Using this implementation for Global editing
Nerdyvedi opened this issue · comments
Is it possible to use this for Region editing and Global editing as mentioned in the paper.
The figure below is from the paper.
Thanks a lot.
I haven't tried it, but I think you can implement it.
@rosinality . Would be grateful if you could guide me. I am trying to implement the Global editing feature.
From what I got , we need to edit the texture code to change global attributes like age, lighting and background. They edited the texture code using an interactive UI that performs vector arithmetic using the PCA components, But they never mentioned what vector arithmetic needs to be performed.
Have you perform PCA on texture codes? Then you can move texture vectors along the principal components. For example you can choose principal components that explains largest variances and add it to texture vectors with some scalar. (texture vector + scalar * principal component) Please refer to this paper: https://arxiv.org/abs/2004.02546
Or you can try approaches like this https://arxiv.org/abs/2007.06600 that extracts eigenvector directly from weight matrices. I tried it on stylegan2, and maybe you can refer to it. https://github.com/rosinality/stylegan2-pytorch
Hi @rosinality
Could you please share the code so we can quickly try it? Or please give us an instruction about how to use it on swapping autoencoder.

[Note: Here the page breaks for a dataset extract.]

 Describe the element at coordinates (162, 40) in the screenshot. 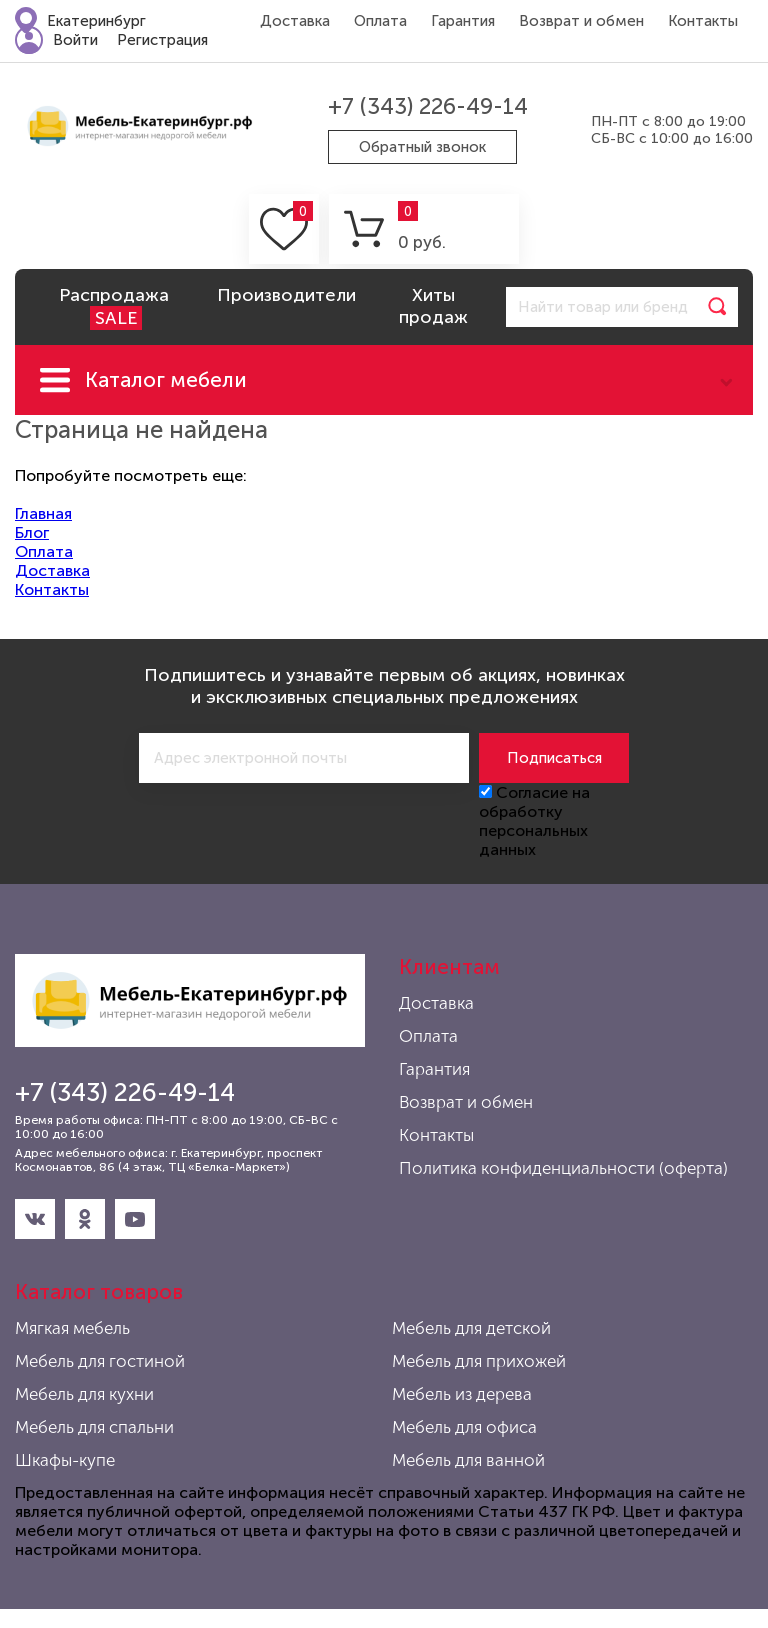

Thanks!
@juzuo You can do it like this:
import torch
from torch.utils import data
from torchvision import transforms
from model import Encoder, Generator
from stylegan2.dataset import MultiResolutionDataset
from tqdm import tqdm_notebook
from matplotlib import pyplot as plt
ckpt = 'checkpoint/ffhq-070000.pt'
dset = 'ffhq.lmdb'
ckpt = torch.load(ckpt, map_location=lambda storage, loc: storage)
transform = transforms.Compose(
[
transforms.ToTensor(),
transforms.Normalize((0.5, 0.5, 0.5), (0.5, 0.5, 0.5), inplace=True),
]
)
dset = MultiResolutionDataset(dset, transform, 256)
device = 'cuda'
encoder = Encoder(32).to(device)
generator = Generator(32).to(device)
encoder.load_state_dict(ckpt['e_ema'])
generator.load_state_dict(ckpt['g_ema']);
textures = []
loader = data.DataLoader(dset, batch_size=256)
with torch.no_grad():
for batch in tqdm_notebook(loader):
_, texture = encoder(batch.to(device))
textures.append(texture.to('cpu'))
texture_t = torch.cat(textures, 0)
texture_c = texture_t - texture_t.mean(0, keepdim=True)
U, S, V = torch.svd(texture_t)
dataset_i = 45000
scale = 100
direction_i = 1
with torch.no_grad():
structure, texture = encoder(dset[dataset_i].unsqueeze(0).to(device))
img = generator(structure, texture)
img_e = generator(structure, texture + scale * V[:, direction_i].unsqueeze(0).to(device))
plt.imshow(torch.cat((img, img_e), 3).to('cpu').squeeze(0).add_(1).div_(2).clamp_(0, 1).permute(1, 2, 0).numpy())Thanks, my buddy! @rosinality I will try it ASAP.
By the way, I have a question, is it possible to train the model by a single RTX 3090 GPU?
@juzuo Batch size will be the problem. I think you can train if you use gradient accumulation.
I see. Thanks buddy!